1. Executive Summary: Jobs
Disruptive changes to business models will have a profound impact on the employment landscape over the coming years. Many of the major drivers of transformation currently affecting global industries are expected to have a significant impact on jobs, ranging from significant job creation to job displacement, and from heightened labour productivity to widening skills gaps. In many industries and countries, the most in-demand occupations or specialities did not exist 10 or even five years ago, and the pace of change is set to accelerate. By one popular estimate, 65% of children entering primary school today will ultimately end up working in completely new job types that don’t yet exist. In such a rapidly evolving employment landscape, the ability to anticipate and prepare for future skills requirements, job content and the aggregate effect on employment is increasingly critical for businesses, governments and individuals in order to fully seize the opportunities presented by these trends—and to mitigate undesirable outcomes. The World Economic Forum’s Future of Jobs Report seeks to understand the current and future impact of key disruptions on employment levels, skill sets and recruitment patterns in different industries and countries. It does so by asking the Chief Human Resources Officers (CHROs) of today’s largest employers to imagine how jobs in their industry will change up to the year 2020.

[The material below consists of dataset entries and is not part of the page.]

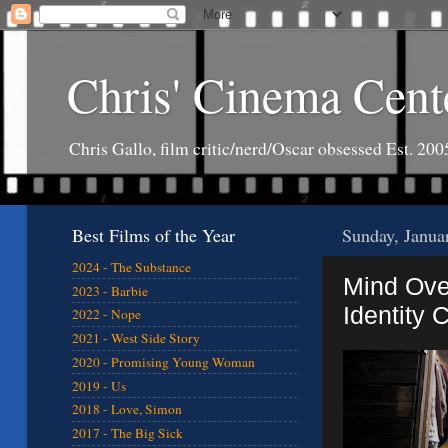
Chris' Cinema Cent
Chris Gallo, film critic/nerd/Oscar obsessed Est. 200
Best Films of the Year
Sunday, Janua
2024 - The Substance
Mind Ove
2023 - Barbie
Identity C
2022 - Nope
2021 - West Side Story
2020 - Promising Young Woman
2019 - Us
2018 - Love, Simon
2017 - The Big Sick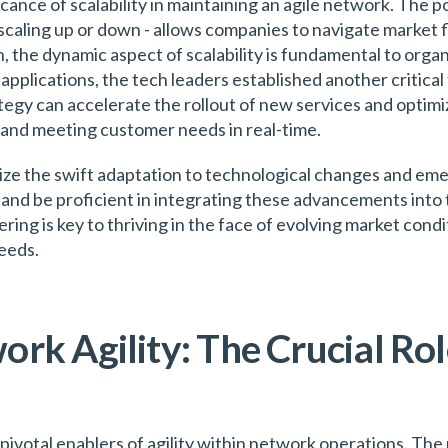
cance of scalability in maintaining an agile network. The p
scaling up or down - allows companies to navigate market f
 the dynamic aspect of scalability is fundamental to organi
plications, the tech leaders established another critical f
egy can accelerate the rollout of new services and optimiz
e and meeting customer needs in real-time.
ze the swift adaptation to technological changes and eme
and be proficient in integrating these advancements into 
ring is key to thriving in the face of evolving market con
eeds.
rk Agility: The Crucial Rol
pivotal enablers of agility within network operations. The 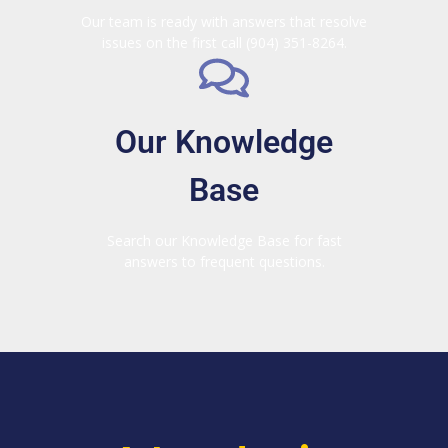
Our team is ready with answers that resolve
issues on the first call (904) 351-8264.
Our Knowledge
Base
Search our Knowledge Base for fast
answers to frequent questions.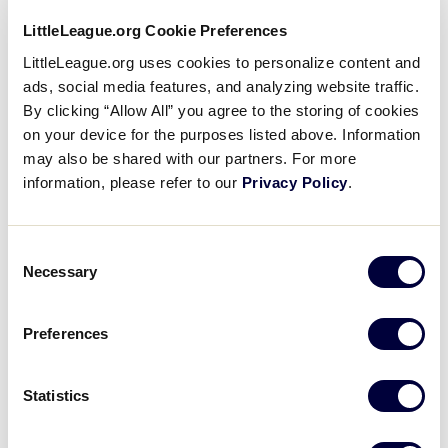
LittleLeague.org Cookie Preferences
LittleLeague.org uses cookies to personalize content and
ads, social media features, and analyzing website traffic.
By clicking “Allow All” you agree to the storing of cookies
on your device for the purposes listed above. Information
may also be shared with our partners. For more
information, please refer to our
Privacy Policy
.
Consent
Necessary
Selection
Preferences
Cuba’s First Time at the Little League
Baseball World Series
Statistics
BRONZE –
GENERAL: SPORTS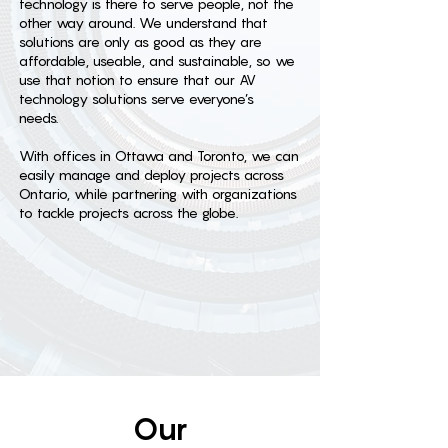
technology is there to serve people, not the
other way around. We understand that
solutions are only as good as they are
affordable, useable, and sustainable, so we
use that notion to ensure that our AV
technology solutions serve everyone’s
needs.
With offices in Ottawa and Toronto, we can
easily manage and deploy projects across
Ontario, while partnering with organizations
to tackle projects across the globe.
Our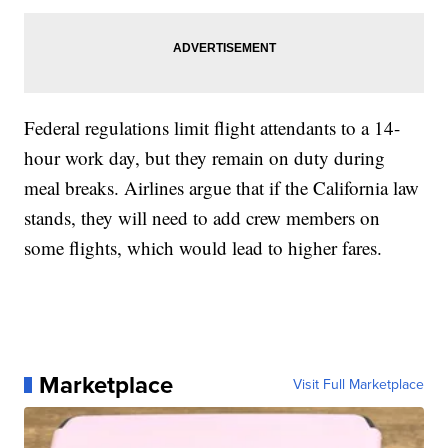
Federal regulations limit flight attendants to a 14-
hour work day, but they remain on duty during
meal breaks. Airlines argue that if the California law
stands, they will need to add crew members on
some flights, which would lead to higher fares.
Marketplace
Visit Full Marketplace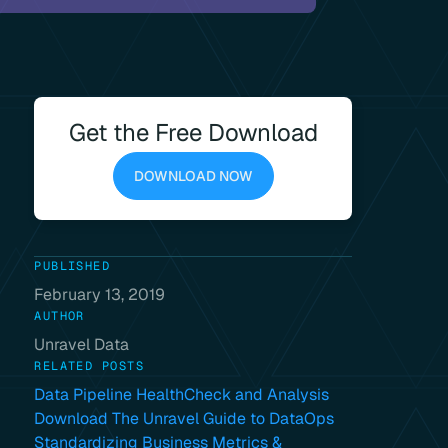
Get the Free Download
DOWNLOAD NOW
PUBLISHED
February 13, 2019
AUTHOR
Unravel Data
RELATED POSTS
Data Pipeline HealthCheck and Analysis
Download The Unravel Guide to DataOps
Standardizing Business Metrics &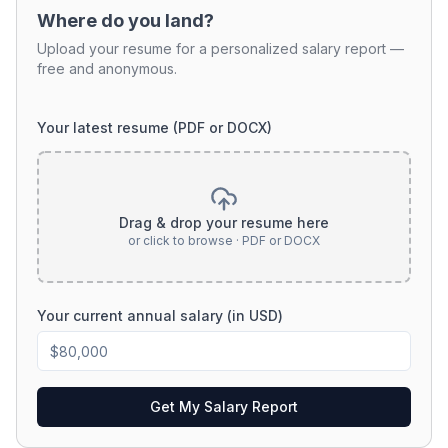
Where do you land?
Upload your resume for a personalized salary report —
free and anonymous.
Your latest resume (PDF or DOCX)
Drag & drop your resume here
or click to browse · PDF or DOCX
Your current annual salary (in USD)
Get My Salary Report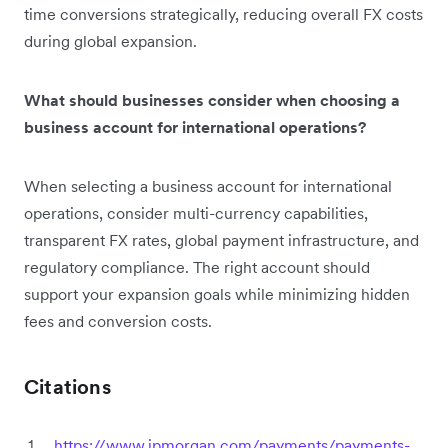
time conversions strategically, reducing overall FX costs
during global expansion.
What should businesses consider when choosing a
business account for international operations?
When selecting a business account for international
operations, consider multi-currency capabilities,
transparent FX rates, global payment infrastructure, and
regulatory compliance. The right account should
support your expansion goals while minimizing hidden
fees and conversion costs.
Citations
https://www.jpmorgan.com/payments/payments-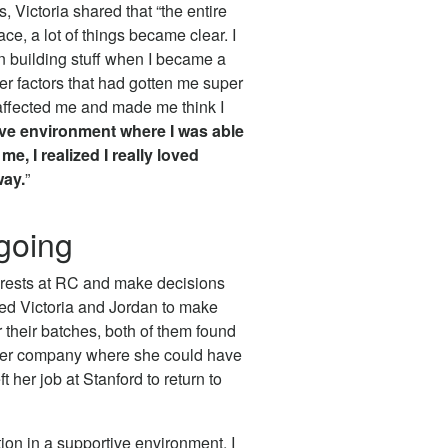
, Victoria shared that “the entire
e, a lot of things became clear. I
in building stuff when I became a
her factors that had gotten me super
ffected me and made me think I
ive environment where I was able
 me, I realized I really loved
way.
”
 going
terests at RC and make decisions
ed Victoria and Jordan to make
r their batches, both of them found
ler company where she could have
t her job at Stanford to return to
tion in a supportive environment. I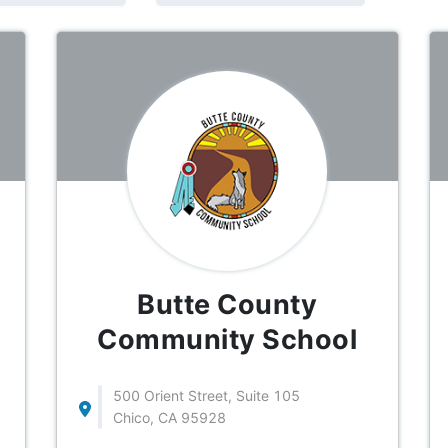
Butte County
Community School
500 Orient Street, Suite 105
Chico, CA 95928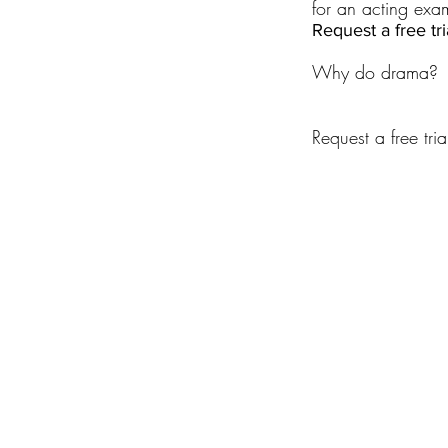
for an acting exa
Request a free tr
Why do drama?
Request a free tria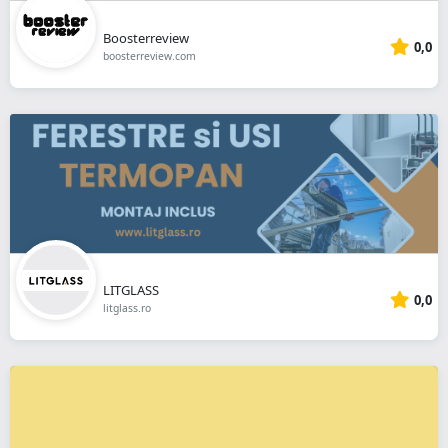
Boosterreview
0,0
boosterreview.com
LITGLASS
0,0
litglass.ro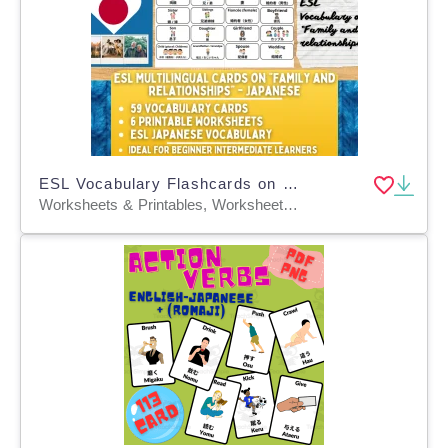
ESL Vocabulary Flashcards on "Family and Relationships" - Japanese
Worksheets & Printables, Worksheets, Flashcards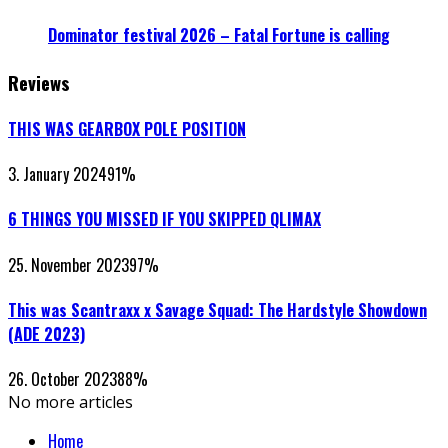
Dominator festival 2026 – Fatal Fortune is calling
Reviews
THIS WAS GEARBOX POLE POSITION
3. January 2024
91
%
6 THINGS YOU MISSED IF YOU SKIPPED QLIMAX
25. November 2023
97
%
This was Scantraxx x Savage Squad: The Hardstyle Showdown
(ADE 2023)
26. October 2023
88
%
No more articles
Home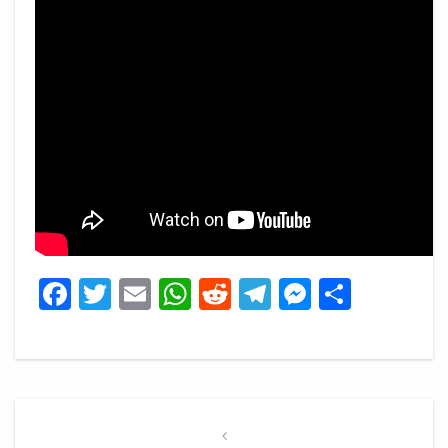
Facebook
Twitter
Email
WhatsApp
Reddit
Telegram
Messeng
Share
Post
navigation
Previous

2. Executive Summary: Gender Gap
Technological, socio-economic, geopolitical and demographic developments and the interactions between them will generate new categories of jobs and occupations while partly or wholly displacing others. In addition, as whole industries adjust and new ones are born, many current occupations will undergo a fundamental transformation. As the Fourth Industrial Revolution takes hold in different industries and job families, it will affect female and male workers in distinct ways. By their very nature, many of the major drivers of transformation currently affecting global industries have the potential to enable the narrowing of industry gender gaps that continue to be widespread in most industries today, aggravating hiring processes and future workforce planning due to a more restricted talent pool. As industries prepare to adapt to disruptive change, tackling gender gaps could also unlock new opportunities for growth. The Future of Jobs Report seeks to understand the current and future impact of key disruptions on recruitment patterns and gender gaps in different industries and countries. It does so by asking the Chief Human Resources Officers (CHROs) of today’s largest employers to imagine how jobs in their industry and women’s participation in the workforce will change up to the year 2020.